** Opening Data shown block **
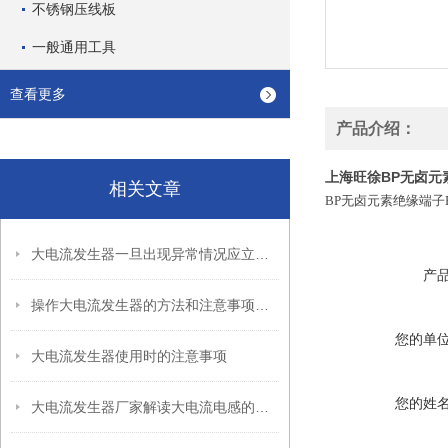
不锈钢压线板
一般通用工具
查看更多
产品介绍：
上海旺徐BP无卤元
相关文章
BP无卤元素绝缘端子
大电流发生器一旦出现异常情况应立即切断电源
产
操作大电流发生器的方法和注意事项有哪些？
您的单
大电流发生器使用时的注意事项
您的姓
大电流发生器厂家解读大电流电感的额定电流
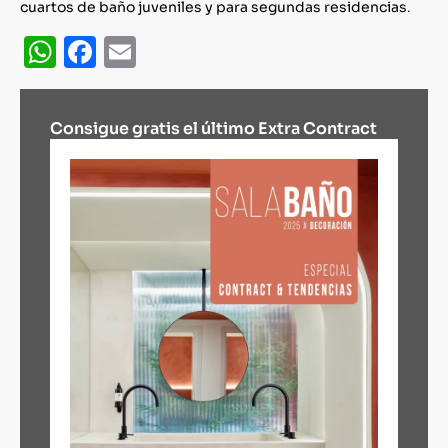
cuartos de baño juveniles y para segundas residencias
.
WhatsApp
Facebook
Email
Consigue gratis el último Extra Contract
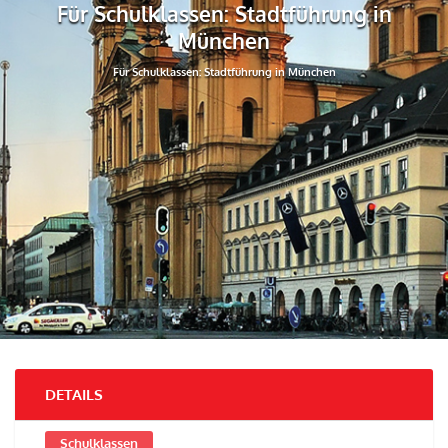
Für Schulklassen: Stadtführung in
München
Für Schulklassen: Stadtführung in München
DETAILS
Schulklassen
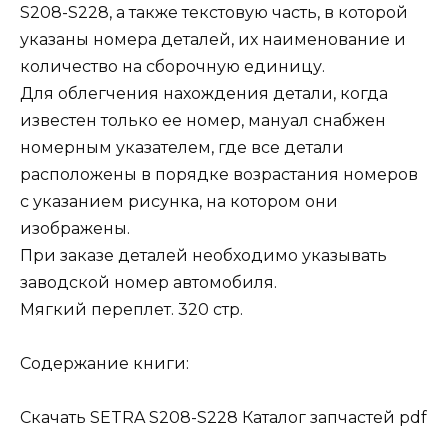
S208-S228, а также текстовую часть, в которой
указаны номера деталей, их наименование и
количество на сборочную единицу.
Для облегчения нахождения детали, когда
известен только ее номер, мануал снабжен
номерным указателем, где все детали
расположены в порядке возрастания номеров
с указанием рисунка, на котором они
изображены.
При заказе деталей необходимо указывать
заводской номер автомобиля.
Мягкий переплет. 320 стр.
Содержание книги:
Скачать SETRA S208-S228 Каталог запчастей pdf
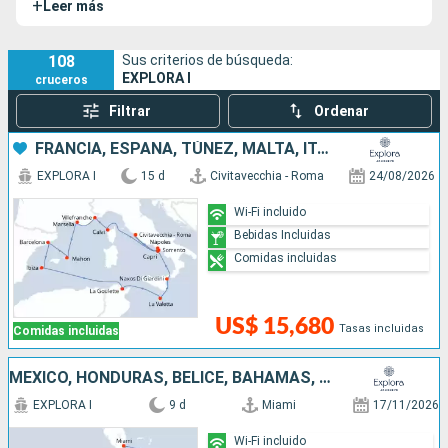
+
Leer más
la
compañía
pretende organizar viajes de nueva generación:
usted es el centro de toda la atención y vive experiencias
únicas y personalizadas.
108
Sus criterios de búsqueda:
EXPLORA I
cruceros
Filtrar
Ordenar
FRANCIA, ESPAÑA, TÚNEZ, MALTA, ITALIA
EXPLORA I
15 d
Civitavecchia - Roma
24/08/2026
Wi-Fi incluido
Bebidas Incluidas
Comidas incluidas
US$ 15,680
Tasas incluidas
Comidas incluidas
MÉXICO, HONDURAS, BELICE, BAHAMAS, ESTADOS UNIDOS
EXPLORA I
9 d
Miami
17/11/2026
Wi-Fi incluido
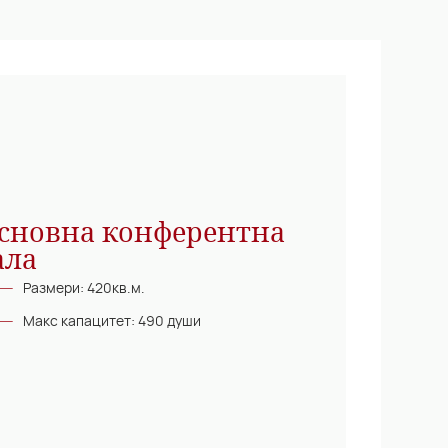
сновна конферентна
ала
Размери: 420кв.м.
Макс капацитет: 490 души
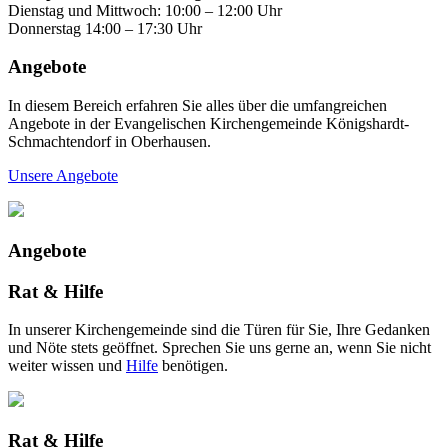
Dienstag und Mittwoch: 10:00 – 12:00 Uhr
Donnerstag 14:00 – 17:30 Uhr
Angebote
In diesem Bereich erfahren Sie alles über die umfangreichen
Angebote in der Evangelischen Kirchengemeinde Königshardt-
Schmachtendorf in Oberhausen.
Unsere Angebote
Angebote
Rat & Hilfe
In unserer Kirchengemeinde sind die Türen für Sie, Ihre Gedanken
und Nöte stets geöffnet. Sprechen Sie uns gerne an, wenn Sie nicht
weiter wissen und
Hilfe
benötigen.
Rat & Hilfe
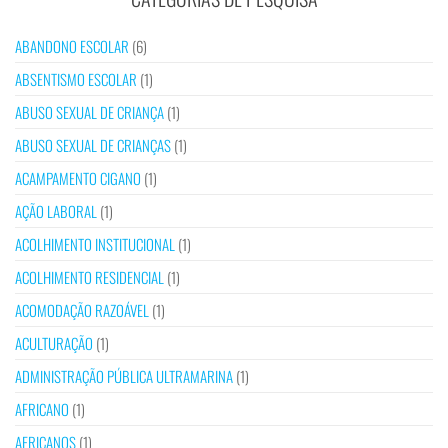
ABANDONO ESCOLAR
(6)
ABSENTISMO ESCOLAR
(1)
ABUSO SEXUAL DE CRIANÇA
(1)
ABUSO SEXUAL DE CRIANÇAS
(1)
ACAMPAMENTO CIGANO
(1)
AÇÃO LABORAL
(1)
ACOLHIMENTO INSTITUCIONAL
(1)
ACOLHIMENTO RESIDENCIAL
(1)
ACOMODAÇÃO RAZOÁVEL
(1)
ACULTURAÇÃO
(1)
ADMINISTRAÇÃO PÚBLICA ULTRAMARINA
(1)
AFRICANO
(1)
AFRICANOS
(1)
** Closing Data shown block **
### About this exercise
Reproduce all of the entries word for word, skipping any pictures they hold.

### Task output
不锈钢压线板
一般通用工具
查看更多
产品介绍：
上海旺徐BP无卤元
相关文章
BP无卤元素绝缘端子
大电流发生器一旦出现异常情况应立即切断电源
产
操作大电流发生器的方法和注意事项有哪些？
您的单
大电流发生器使用时的注意事项
您的姓
大电流发生器厂家解读大电流电感的额定电流
cuartos de baño juveniles y para segundas residencias
.
WhatsApp
Facebook
Email
Consigue gratis el último Extra Contract
Für Schulklassen: Stadtführung in
München
Für Schulklassen: Stadtführung in München
DETAILS
Schulklassen
S208-S228, а также текстовую часть, в которой
указаны номера деталей, их наименование и
количество на сборочную единицу.
Для облегчения нахождения детали, когда
известен только ее номер, мануал снабжен
номерным указателем, где все детали
расположены в порядке возрастания номеров
с указанием рисунка, на котором они
изображены.
При заказе деталей необходимо указывать
заводской номер автомобиля.
Мягкий переплет. 320 стр.
Содержание книги:
Скачать SETRA S208-S228 Каталог запчастей pdf
+
Leer más
la
compañía
pretende organizar viajes de nueva generación:
usted es el centro de toda la atención y vive experiencias
únicas y personalizadas.
108
Sus criterios de búsqueda:
EXPLORA I
cruceros
Filtrar
Ordenar
FRANCIA, ESPAÑA, TÚNEZ, MALTA, ITALIA
EXPLORA I
15 d
Civitavecchia - Roma
24/08/2026
Wi-Fi incluido
Bebidas Incluidas
Comidas incluidas
US$ 15,680
Tasas incluidas
Comidas incluidas
MÉXICO, HONDURAS, BELICE, BAHAMAS, ESTADOS UNIDOS
EXPLORA I
9 d
Miami
17/11/2026
Wi-Fi incluido
сновна конферентна
ала
Размери: 420кв.м.
Макс капацитет: 490 души
Dienstag und Mittwoch: 10:00 – 12:00 Uhr
Donnerstag 14:00 – 17:30 Uhr
Angebote
In diesem Bereich erfahren Sie alles über die umfangreichen
Angebote in der Evangelischen Kirchengemeinde Königshardt-
Schmachtendorf in Oberhausen.
Unsere Angebote
Angebote
Rat & Hilfe
In unserer Kirchengemeinde sind die Türen für Sie, Ihre Gedanken
und Nöte stets geöffnet. Sprechen Sie uns gerne an, wenn Sie nicht
weiter wissen und
Hilfe
benötigen.
Rat & Hilfe
ABANDONO ESCOLAR
(6)
ABSENTISMO ESCOLAR
(1)
ABUSO SEXUAL DE CRIANÇA
(1)
ABUSO SEXUAL DE CRIANÇAS
(1)
ACAMPAMENTO CIGANO
(1)
AÇÃO LABORAL
(1)
ACOLHIMENTO INSTITUCIONAL
(1)
ACOLHIMENTO RESIDENCIAL
(1)
ACOMODAÇÃO RAZOÁVEL
(1)
ACULTURAÇÃO
(1)
ADMINISTRAÇÃO PÚBLICA ULTRAMARINA
(1)
AFRICANO
(1)
AFRICANOS
(1)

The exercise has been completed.